Ulises se hallaba solo en la estación cuando volvió Enoch. Había despachado al thubano y enviado de nuevo a Vega al hazer.
Hervía un cazo de café, y Ulises estaba tendido en el sofá, sin hacer nada.
Enoch colgó su fusil y apagó la linterna. Quitóse la cazadora y la arrojó sobre el escritorio, tras lo cual se sentó en una butaca que estaba al lado del sofá.
—El cadáver volverá mañana para esta hora —dijo.
—Sinceramente espero que eso sea para bien —dijo Ulises—. Pero me siento inclinado a dudarlo.
—Acaso no debiera haberme molestado —dijo Enoch acremente.
—Será muestra de buena fe —opinó Ulises—. Podría tener cierto efecto mitigador en la consideración final.
—El hazer podría haberme dicho dónde estaba el cadáver —dijo Enoch—. Si sabía él que fue sacado de la tumba, debió también saber dónde se le podía encontrar.
—Sospecho que sí —manifestó Ulises—, pero, ya ves, no pudo decírtelo. Todo cuanto podía hacer era presentar su protesta. Lo demás, te tocaba a ti. Él no podía dejar a parte su dignidad sugiriendo lo que debías hacer tú. Según el protocolo, debe seguir siendo la parte agraviada.
—A veces, este asunto basta para volverle a uno loco —dijo Enoch—. A pesar de las instrucciones de la Central Galáctica, hay siempre algunas sorpresas, reiteradamente trampas abiertas para tragarle a uno.
—Puede llegar un día en que no será así —dijo Ulises—. Puedo ver el futuro, con la unión de la Galaxia en una gran cultura, una inmensa área de comprensión. Desde luego, existirán aún las variedades locales y raciales, y es como debe ser, pero el dominarlas a todas será una tolerancia que constituirá lo que estaría uno tentado de llamar una hermandad.
—Hablas casi como un humano —dijo Enoch—. Ésa es la especie de esperanza que han sustentado muchos de nuestros pensadores.
—Tal vez —convino Ulises—. Ya sabes que mucho de la Tierra parece haberse pegado a mí. No se puede pasar tanto tiempo como yo lo hice en vuestro planeta sin por lo menos contagiársele algo de él. Y dicho sea de paso, causaste una buena impresión en el vegano.
—No me di cuenta de ello —dijo Enoch—. Él fue amable y correcto, desde luego, pero apenas más.
—Esa inscripción en la lápida… Estaba impresionado por ella.

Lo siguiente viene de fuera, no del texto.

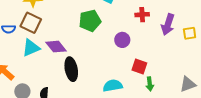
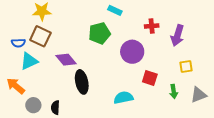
yellow square: (190, 33) -> (186, 67), moved
purple circle: (122, 40) -> (132, 52), size x1.5
cyan triangle: (31, 48) -> (29, 61), moved
green arrow: (150, 84) -> (174, 91), moved

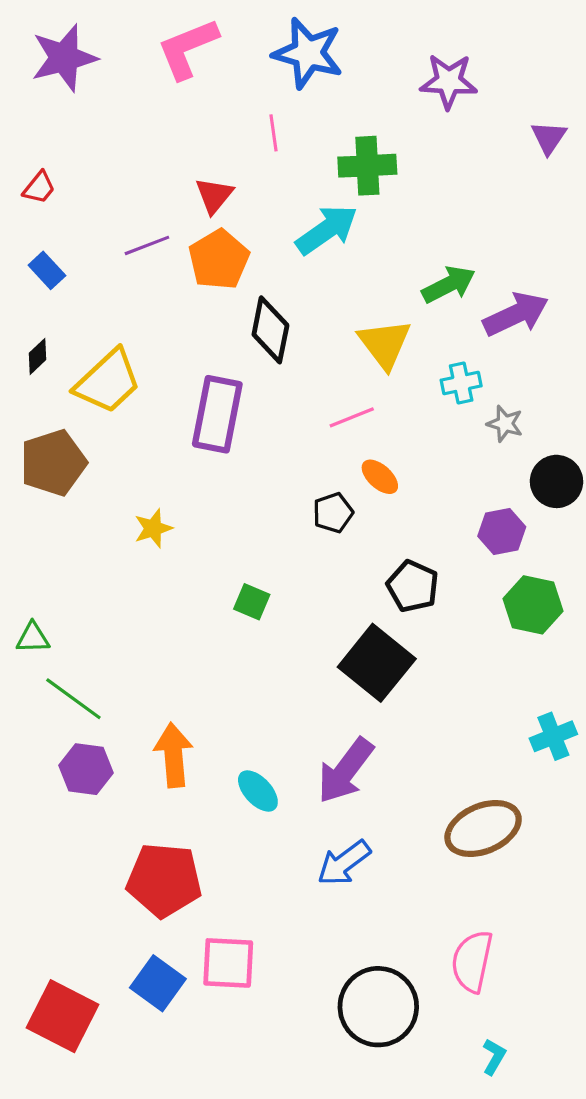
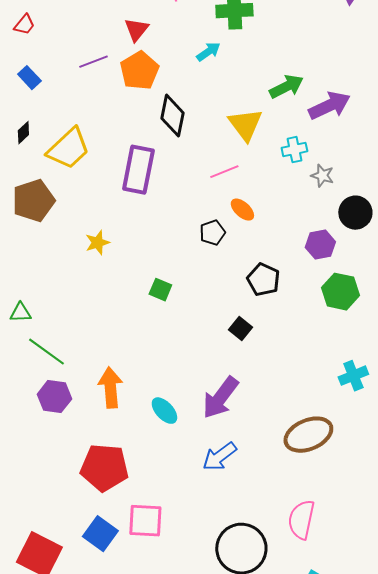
cyan arrow: (327, 230) -> (208, 52), size x0.6
black square: (377, 663) -> (240, 329), size x0.5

—No la puse para impresionar a nadie. La grabé porque era así como sentía yo. Y porque quiero a los hazers. Fue sólo un intento de ser justo con ellos.
—A no ser por la presión de las facciones galácticas, —dijo Ulises— estoy convencido de que los veganos estarían dispuestos a olvidar el incidente, y ésta es una concesión mayor de lo que puedes suponer. Puede llegar hasta que se alíen con nosotros cuando haya que poner las cartas boca arriba.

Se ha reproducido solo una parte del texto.